Sin falsa modestia

Olavo de Carvalho

O Globo, 8 de mayo de 2004

 

 

"La relectura de lo que se publicó en la prensa durante el período electoral debería ser asignatura obligatoria en todas las facultades de periodismo”, afirma el columnista Diogo Mainardi en la última revista Veja. Lo dice con razón, y por eso, sin miedo ni falsa modestia ofrezco mis artículos de 2002 al juicio del tiempo, sabiendo que todo lo que allí anuncié ha sido confirmado, punto por punto, por el desarrollo de los acontecimientos.

 

Pero ¿cuántos periodistas denuncian hoy el actual estado de cosas sin recordar, ni siquiera por un momento, que ellos mismos lo crearon, aceptando convertirse en ayudantes voluntarios del Sr. Duda Mendonça?

 

Con la misma afectación de superioridad olímpica, con la misma desenvoltura irresponsable con la que entonces fomentaron la embriaguez de mesianismo lulista, le tiran piedras ahora al presidente de la República como si fuese un maleficio llegado de fuera y no la encarnación de una voluntad nacional de la que ellos mismos fueron los más ruidosos y entusiastas portavoces.

 

Es escandaloso e inmoral en toda regla, pero no es un caso aislado. Con las raras, honrosas e inevitables excepciones de siempre, los periodistas brasileños se han vuelto especialistas en equivocarse sin dar nunca su brazo a torcer.

 

Pero eso no ha surgido de la nada.

 

Desde la facultad, a los estudiantes de periodismo no se les enseña a observar el mundo sino a “transformarlo” como preconizaba Karl Marx.

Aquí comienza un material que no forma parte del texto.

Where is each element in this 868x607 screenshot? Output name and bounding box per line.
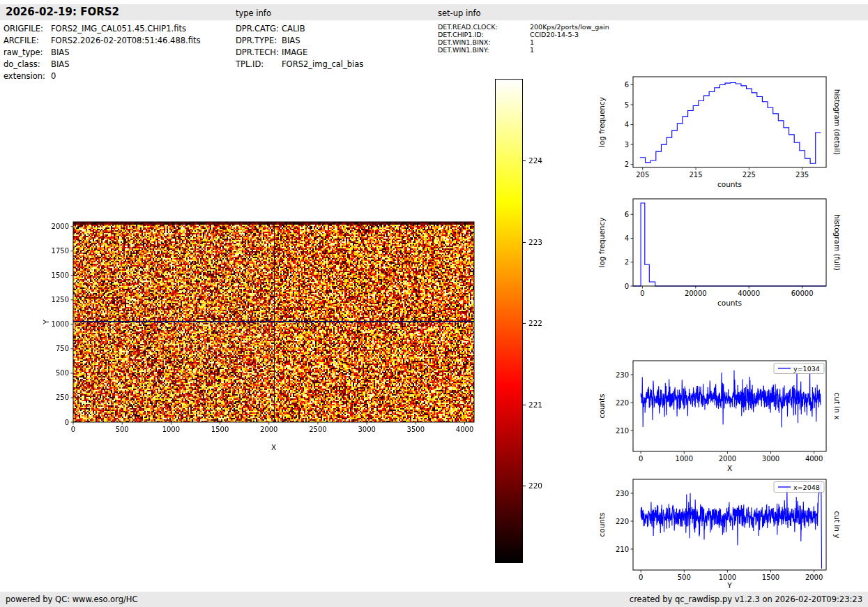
info-row: TPL.ID:FORS2_img_cal_bias (236, 59, 363, 70)
right-axis-label: cut in x (833, 392, 842, 419)
info-key: extension: (3, 70, 51, 82)
y-tick-label: 220 (616, 518, 629, 525)
y-tick-label: 0 (65, 419, 69, 426)
info-value: 1 (530, 38, 534, 46)
colorbar-tick-label: 221 (528, 400, 542, 409)
info-row: DET.WIN1.BINY:1 (438, 46, 609, 54)
plot-box (633, 479, 826, 570)
info-row: DPR.CATG:CALIB (236, 23, 363, 35)
y-axis-label: counts (597, 512, 606, 537)
footer-powered-by: powered by QC: www.eso.org/HC (6, 592, 137, 607)
x-tick-label: 1000 (719, 574, 736, 581)
info-key: DET.WIN1.BINX: (438, 38, 530, 46)
info-row: extension:0 (3, 70, 200, 82)
info-key: DPR.TECH: (236, 47, 282, 59)
info-value: BIAS (282, 36, 300, 45)
chart-cut-x: 01000200030004000210220230Xcountscut in … (596, 352, 847, 488)
colorbar-tick-label: 220 (528, 481, 542, 490)
info-value: 200Kps/2ports/low_gain (530, 23, 609, 31)
y-tick-label: 1500 (52, 271, 69, 279)
page-title: 2026-02-19: FORS2 (6, 6, 119, 18)
series-line (633, 203, 826, 286)
y-tick-label: 4 (625, 234, 629, 242)
y-tick-label: 250 (56, 394, 69, 401)
series-line (640, 83, 821, 164)
y-tick-label: 230 (616, 371, 629, 379)
header-bar (0, 4, 868, 20)
info-key: raw_type: (3, 47, 51, 59)
info-row: DPR.TYPE:BIAS (236, 35, 363, 47)
x-tick-label: 500 (678, 574, 691, 581)
x-tick-label: 1500 (211, 426, 229, 433)
x-tick-label: 1500 (762, 574, 779, 581)
x-axis-label: counts (717, 180, 742, 188)
info-row: DET.WIN1.BINX:1 (438, 38, 609, 46)
y-tick-label: 2000 (52, 223, 69, 230)
info-value: CALIB (282, 24, 305, 33)
info-value: IMAGE (282, 47, 307, 57)
x-tick-label: 205 (636, 171, 649, 179)
info-value: FORS2.2026-02-20T08:51:46.488.fits (51, 36, 200, 45)
colorbar-tick (523, 405, 526, 405)
type-info-block: DPR.CATG:CALIBDPR.TYPE:BIASDPR.TECH:IMAG… (236, 23, 363, 70)
info-key: DPR.TYPE: (236, 35, 282, 47)
x-axis-label: counts (717, 299, 742, 307)
colorbar-tick (523, 323, 526, 324)
info-key: DET.CHIP1.ID: (438, 31, 530, 38)
colorbar-tick (523, 486, 526, 486)
colorbar: 220221222223224 (495, 79, 579, 563)
y-tick-label: 1250 (52, 296, 69, 304)
x-tick-label: 4000 (805, 455, 823, 463)
setup-info-heading: set-up info (438, 8, 481, 18)
chart-hist-detail: 20521522523523456countslog frequencyhist… (596, 66, 847, 199)
x-tick-label: 0 (71, 426, 75, 433)
x-tick-label: 2000 (260, 426, 277, 433)
y-tick-label: 220 (616, 399, 629, 407)
x-tick-label: 500 (116, 426, 129, 433)
info-value: 0 (51, 71, 56, 81)
series-line (641, 369, 821, 428)
chart-hist-full: 02000040000600000246countslog frequencyh… (596, 188, 847, 321)
y-tick-label: 2 (625, 160, 629, 168)
y-axis-label: log frequency (597, 217, 606, 267)
colorbar-tick-label: 223 (528, 238, 542, 246)
x-axis-label: Y (726, 581, 732, 590)
y-tick-label: 6 (625, 81, 629, 89)
y-tick-label: 3 (625, 141, 629, 149)
x-tick-label: 3000 (762, 455, 779, 463)
x-tick-label: 235 (795, 171, 809, 179)
y-tick-label: 1750 (52, 247, 69, 255)
y-tick-label: 0 (625, 283, 629, 290)
series-line (641, 481, 821, 569)
y-tick-label: 1000 (52, 320, 69, 328)
x-tick-label: 1000 (676, 455, 693, 463)
x-tick-label: 60000 (791, 290, 814, 297)
info-value: BIAS (51, 59, 69, 69)
info-row: ORIGFILE:FORS2_IMG_CAL051.45.CHIP1.fits (3, 23, 200, 35)
info-row: raw_type:BIAS (3, 47, 200, 59)
x-tick-label: 215 (689, 171, 702, 179)
info-row: ARCFILE:FORS2.2026-02-20T08:51:46.488.fi… (3, 35, 200, 47)
x-axis-label: X (271, 443, 276, 451)
x-tick-label: 0 (639, 574, 643, 581)
plot-box (633, 199, 826, 286)
right-axis-label: histogram (detail) (833, 89, 842, 155)
chart-main-image: 0500100015002000250030003500400002505007… (28, 209, 509, 459)
colorbar-tick-label: 224 (528, 156, 542, 165)
info-key: ORIGFILE: (3, 23, 51, 35)
x-tick-label: 3500 (407, 426, 425, 433)
y-tick-label: 230 (616, 490, 629, 497)
y-axis-label: log frequency (597, 97, 606, 147)
y-tick-label: 210 (616, 427, 629, 435)
x-tick-label: 2500 (309, 426, 326, 433)
plot-box (633, 77, 826, 167)
info-row: DPR.TECH:IMAGE (236, 47, 363, 59)
x-tick-label: 0 (640, 290, 644, 297)
x-tick-label: 1000 (162, 426, 180, 433)
y-axis-label: counts (597, 394, 606, 418)
x-tick-label: 20000 (685, 290, 707, 297)
info-key: DET.READ.CLOCK: (438, 23, 530, 31)
y-tick-label: 6 (625, 211, 629, 218)
x-tick-label: 0 (639, 455, 643, 463)
y-tick-label: 210 (616, 546, 629, 553)
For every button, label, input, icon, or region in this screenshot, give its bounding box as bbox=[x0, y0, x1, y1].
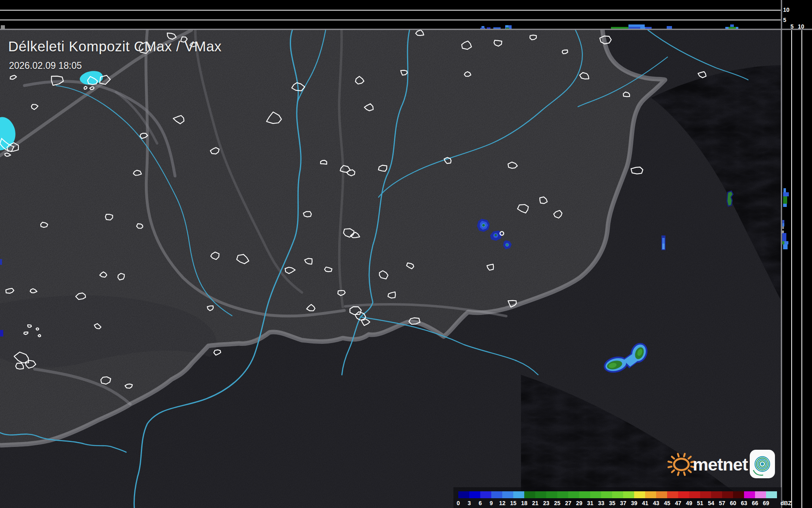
radar-map[interactable]: 105510 036912151821232527293133353739414… bbox=[0, 0, 812, 508]
legend-tick-label: 23 bbox=[543, 500, 549, 506]
radar-echo bbox=[662, 244, 665, 249]
profile-pixel bbox=[783, 192, 789, 196]
legend-swatch bbox=[524, 491, 535, 498]
legend-swatch bbox=[656, 491, 667, 498]
radar-echo bbox=[0, 259, 2, 265]
profile-pixel bbox=[783, 244, 788, 249]
legend-swatch bbox=[689, 491, 700, 498]
legend-swatch bbox=[700, 491, 711, 498]
legend-tick-label: 60 bbox=[730, 500, 736, 506]
legend-swatch bbox=[634, 491, 645, 498]
legend-tick-label: 51 bbox=[697, 500, 703, 506]
corner-marker bbox=[1, 25, 5, 29]
legend-swatch bbox=[711, 491, 722, 498]
legend-tick-label: 21 bbox=[532, 500, 538, 506]
legend-swatch bbox=[766, 491, 777, 498]
legend-swatch bbox=[557, 491, 568, 498]
product-title: Délkeleti Kompozit CMax / VMax bbox=[8, 38, 222, 55]
legend-swatch bbox=[733, 491, 744, 498]
legend-swatch bbox=[755, 491, 766, 498]
legend-tick-label: 33 bbox=[598, 500, 604, 506]
legend-tick-label: 66 bbox=[752, 500, 758, 506]
profile-pixel bbox=[782, 223, 784, 227]
legend-swatch bbox=[601, 491, 612, 498]
legend-swatch bbox=[612, 491, 623, 498]
legend-tick-label: 3 bbox=[468, 500, 471, 506]
profile-pixel bbox=[782, 233, 786, 241]
altitude-axis-label: 10 bbox=[798, 23, 804, 30]
profile-pixel bbox=[784, 241, 788, 244]
legend-swatch bbox=[667, 491, 678, 498]
logo-wordmark: metnet bbox=[693, 455, 748, 474]
legend-swatch bbox=[579, 491, 590, 498]
legend-swatch bbox=[645, 491, 656, 498]
altitude-axis-label: 10 bbox=[783, 7, 790, 13]
top-strip-background bbox=[0, 0, 812, 29]
legend-tick-label: 35 bbox=[609, 500, 615, 506]
radar-echo bbox=[482, 224, 485, 227]
legend-swatch bbox=[480, 491, 491, 498]
profile-pixel bbox=[782, 227, 784, 229]
profile-pixel bbox=[783, 196, 787, 204]
profile-pixel bbox=[782, 241, 784, 244]
profile-pixel bbox=[782, 220, 784, 223]
legend-swatch bbox=[678, 491, 689, 498]
legend-swatch bbox=[513, 491, 524, 498]
legend-tick-label: 57 bbox=[719, 500, 725, 506]
app-spiral-icon bbox=[750, 450, 775, 478]
dbz-legend: 0369121518212325272931333537394143454749… bbox=[453, 487, 792, 508]
legend-unit: dBZ bbox=[780, 500, 792, 506]
legend-tick-label: 27 bbox=[565, 500, 571, 506]
timestamp: 2026.02.09 18:05 bbox=[9, 60, 82, 71]
legend-tick-label: 45 bbox=[664, 500, 670, 506]
legend-swatch bbox=[502, 491, 513, 498]
profile-pixel bbox=[628, 24, 645, 27]
legend-swatch bbox=[722, 491, 733, 498]
radar-composite-app: 105510 036912151821232527293133353739414… bbox=[0, 0, 812, 508]
legend-tick-label: 43 bbox=[653, 500, 659, 506]
legend-swatch bbox=[535, 491, 546, 498]
legend-swatch bbox=[491, 491, 502, 498]
legend-tick-label: 18 bbox=[521, 500, 527, 506]
legend-tick-label: 54 bbox=[708, 500, 714, 506]
legend-swatch bbox=[590, 491, 601, 498]
legend-swatch bbox=[623, 491, 634, 498]
legend-tick-label: 47 bbox=[675, 500, 681, 506]
legend-tick-label: 31 bbox=[587, 500, 593, 506]
radar-echo bbox=[506, 244, 508, 246]
map-layers bbox=[0, 29, 781, 508]
altitude-axis-label: 5 bbox=[790, 23, 794, 30]
vertical-profile-top bbox=[0, 0, 812, 30]
profile-pixel bbox=[482, 26, 484, 28]
altitude-axis-label: 5 bbox=[783, 17, 786, 23]
right-strip-background bbox=[782, 0, 812, 508]
legend-tick-label: 49 bbox=[686, 500, 692, 506]
legend-swatch bbox=[469, 491, 480, 498]
legend-tick-label: 41 bbox=[642, 500, 648, 506]
legend-swatch bbox=[744, 491, 755, 498]
legend-tick-label: 39 bbox=[631, 500, 637, 506]
legend-tick-label: 37 bbox=[620, 500, 626, 506]
legend-tick-label: 12 bbox=[499, 500, 506, 506]
legend-tick-label: 25 bbox=[554, 500, 560, 506]
legend-tick-label: 29 bbox=[576, 500, 582, 506]
legend-tick-label: 69 bbox=[763, 500, 769, 506]
legend-tick-label: 63 bbox=[741, 500, 747, 506]
legend-tick-label: 9 bbox=[490, 500, 493, 506]
legend-tick-label: 15 bbox=[510, 500, 517, 506]
radar-echo bbox=[495, 234, 497, 236]
profile-pixel bbox=[730, 24, 734, 27]
profile-pixel bbox=[784, 188, 786, 192]
radar-echo bbox=[0, 330, 3, 336]
metnet-logo: metnet bbox=[663, 448, 781, 481]
legend-swatch bbox=[546, 491, 557, 498]
profile-pixel bbox=[783, 204, 787, 207]
profile-pixel bbox=[506, 25, 508, 27]
legend-swatch bbox=[458, 491, 469, 498]
legend-tick-label: 6 bbox=[479, 500, 482, 506]
sun-icon bbox=[668, 454, 694, 475]
legend-tick-label: 0 bbox=[457, 500, 460, 506]
legend-swatch bbox=[568, 491, 579, 498]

No quieren ser testigos de la Historia, sino “agentes del cambio social”. Vacunados contra la idea de la realidad objetiva por medio de teorías tan pretenciosas como obtusas, rivalizan en no decir lo que ven, sino lo que quieren que el pueblo crea. Arrogantes, intolerantes, monstruosamente incultos, cuando juzgan y condenan lo que supera su compresión no lo hacen sólo respingando la nariz; lo hacen con la ilusión de estar combatiendo el autoritarismo y la prepotencia, algo que es ya la apoteosis de la ceguera vanidosa.

 

Véase por ejemplo lo que han hecho con la correspondencia, recientemente publicada, entre Lincoln Gordon y el gobierno de Washington. De un comunicado del 29 de marzo de 1964, en que el embajador, confirmando la inminencia de la caída del presidente, insistía para que sus superiores ofreciesen algún respaldo al movimiento que se preparaba, han sacado la brillante conclusión de que ahí estaba – ¡por fin! – la prueba, tan anticipadamente cacareada por la izquierda nacional durante cuarenta años, de que los americanos habían tramado el golpe o al menos tomado parte en su planificación. Mi conclusión, por el contrario, es que esos periodistas no saben leer o no han querido percibir la fecha del documento. En la ocasión del comunicado, hacía más de un año que varios líderes civiles y militares locales estaban tramando el derrocamiento de Jango. Si dos días antes de la eclosión del movimiento el gobierno americano era convocado apresuradamente para hacer algo, lo que eso prueba es evidentemente lo contrario de lo que la izquierda siempre ha alegado. Nadie prepara un golpe con dos días de antecedencia. Los americanos seguían la cosa de lejos y, cuarenta y ocho horas antes de que el general Mourão Filho sacase las tropas a la calle, aún estaban intentando decidir qué hacer. Acabaron, claro, no haciendo nada.

 

Véase también la credibilidad instantánea, la recepción calurosa que nuestros medios de comunicación dan a cualquier intriga anti-Bush, incluso cuando se funda en pruebas tan sospechosas como las fotos de “torturas” supuestamente practicadas en Irak por las tropas de ocupación. Varios especialistas europeos han puesto en duda la autenticidad del material, y hace pocos días ya se ha descubierto que otra serie de fotografías publicadas por la prensa izquierdista, con soldados americanos estuprando a pobres mujeres musulmanas, era un fraude preparado con imágenes extraídas de sites pornográficos. Todo el que ha leído “La Désinformation par l’Image” de Vladimir Volkoff (Paris, 2001) sabe que nadie, en el mundo, es tan obstinado en el montaje de esas patrañas como los rusos y los chinos. Pero, si mañana o más tarde quedase probada la falsedad de las acusaciones, ¿qué periódico o revista, después de haberlas usado para reforzar con titulares escandalosos la oleada de anti-americanismo, publicará con el mismo destaque el aviso: “Mentimos”?